If there is one characteristic that unites music under that slippery label, ‘progressive’, it is an artist’s desire to challenge themselves, their peers and their public by expanding their creative horizons beyond traditional rock and pop. And write concept albums about ladders, obviously. In that sense, Prince’s seventh studio album is textbook prog.
Just 10 months previously, the diminutive, multi-instrumentalist had delivered the global pop megahit he had long promised, in the form of 1984’s Purple Rain. So he could basically do what he liked.
With minimal fanfare, he released this nine-song set without even bothering with a single to precede it, preferring fans to hear the album as a whole entity – an archetypically progtastic move if there was one.
But more startling for Prince fans was his sudden embrace of psychedelia. To rock fans, Prince’s love of Hendrix and The Beatles was no surprise. But unsuspecting pop-pickers who dipped a toe into these swirling waters would immediately find out, tablas and strings opening the title track, as if confronted with the Arabian Nights house band with their drinks spiked. Even if our hero’s trademark histrionic soul screams and James Brown whoops still rooted the sound firmly in funk foundations, this was clearly a sharp turn towards left field.
The dreamy, cartoonish charms of Raspberry Beret and Paisley Park are soon offset by the percussive, squawking minimalist groove of Tamborine, the sneering grunt of America, and the celeb-baiting of Pop Life.
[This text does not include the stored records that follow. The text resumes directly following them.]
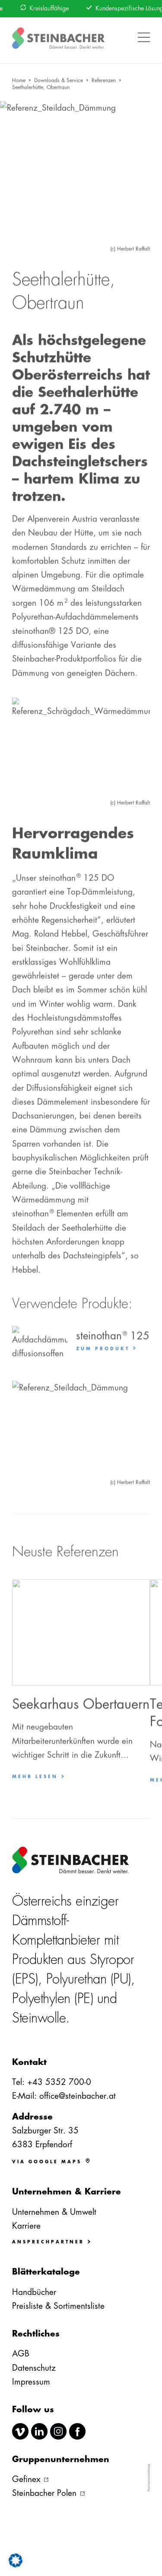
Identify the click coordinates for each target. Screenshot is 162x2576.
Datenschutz (34, 2368)
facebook (77, 2431)
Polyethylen (41, 1998)
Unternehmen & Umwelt (54, 2212)
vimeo (20, 2431)
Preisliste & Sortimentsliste (58, 2306)
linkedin (39, 2431)
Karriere (26, 2226)
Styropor (112, 1959)
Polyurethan (76, 1979)
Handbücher (34, 2292)
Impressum (31, 2382)
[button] (144, 32)
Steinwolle (39, 2018)
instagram (58, 2431)
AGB (20, 2353)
This was clearly a man who now wanted more than just to get it on and get us on the good foot – he snuck in a little Sgt Pepper on the sleeve art, just in case you missed the sonic hints.
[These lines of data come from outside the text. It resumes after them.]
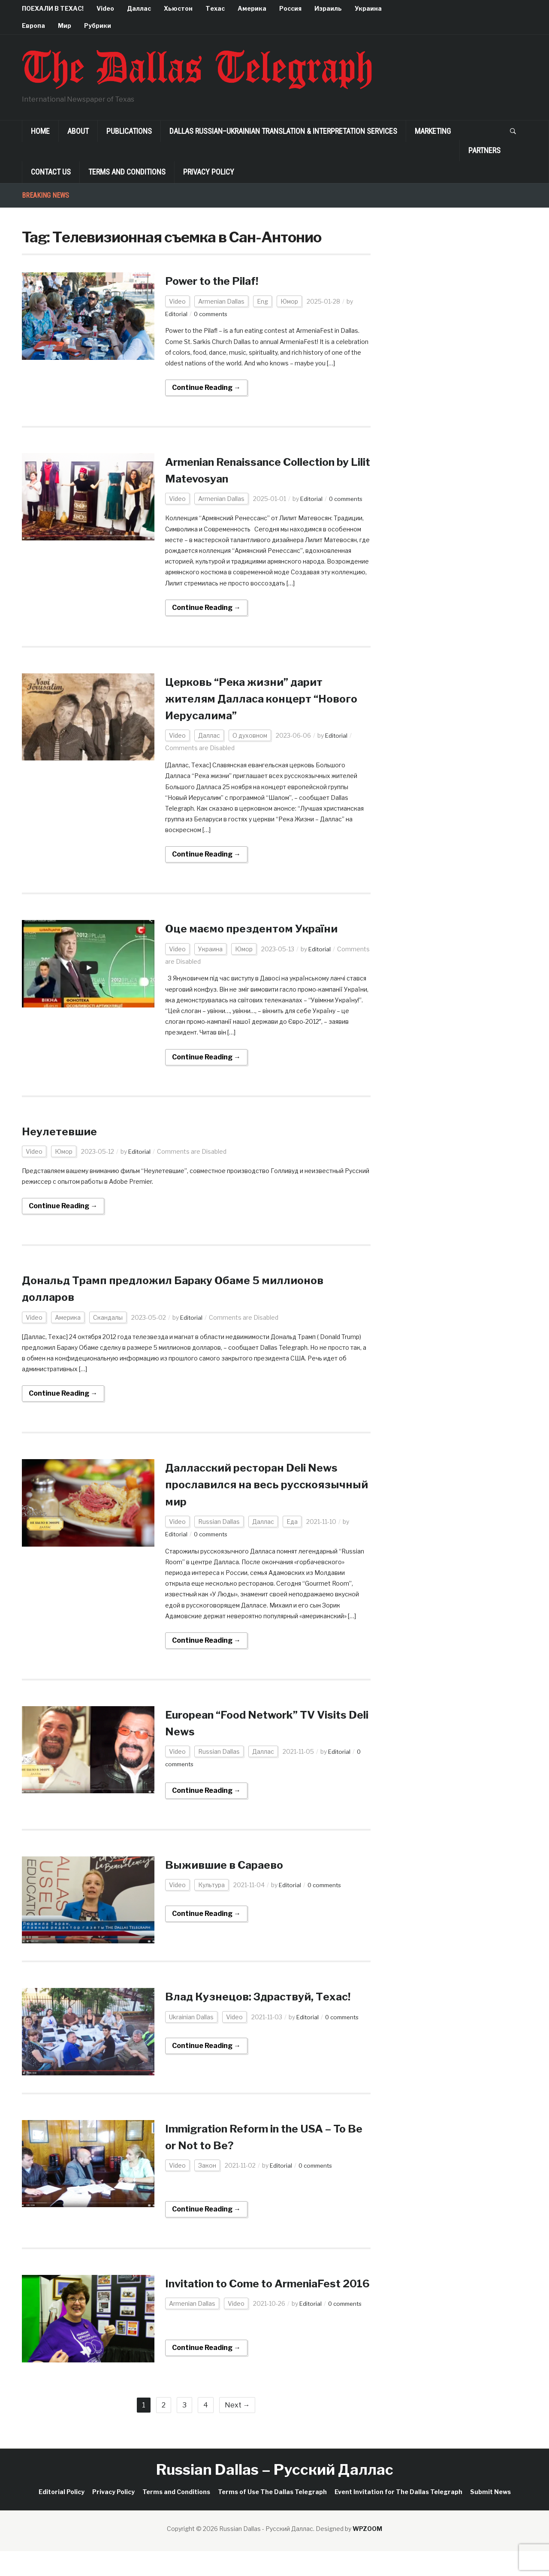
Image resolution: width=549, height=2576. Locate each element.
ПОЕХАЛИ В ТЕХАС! (53, 8)
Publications (129, 131)
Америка (252, 8)
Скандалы (108, 1317)
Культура (211, 1884)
The sense that he was committing commercial suicide was heightened before releasing this album when he announced he would be retiring after its release “to look for the ladder”. This turned out to be an over-arching theme for the album, crystallised on The Ladder, which stated, ‘everybody’s looking for the ladder, everybody wants salvation of the soul’.
Even more terminal-sounding sentiments were expressed in the final song of the album, Temptation, where, over the course of a grinding, fret-frying, sax-squealing lustathon, our horny hero is confronted by Beelzebub himself, who denies Prince his wicked way, explaining, ‘you have to want it for the right reasons… you don’t, now die!’
Enter the dragon, exit Prince. Only of course, he was soon resurrected, with two even greater albums, Parade and Sign ‘O’ The Times – a creative journey that began on this barmy, brilliant album forged in the finest self-indulgent flames of the devil’s music.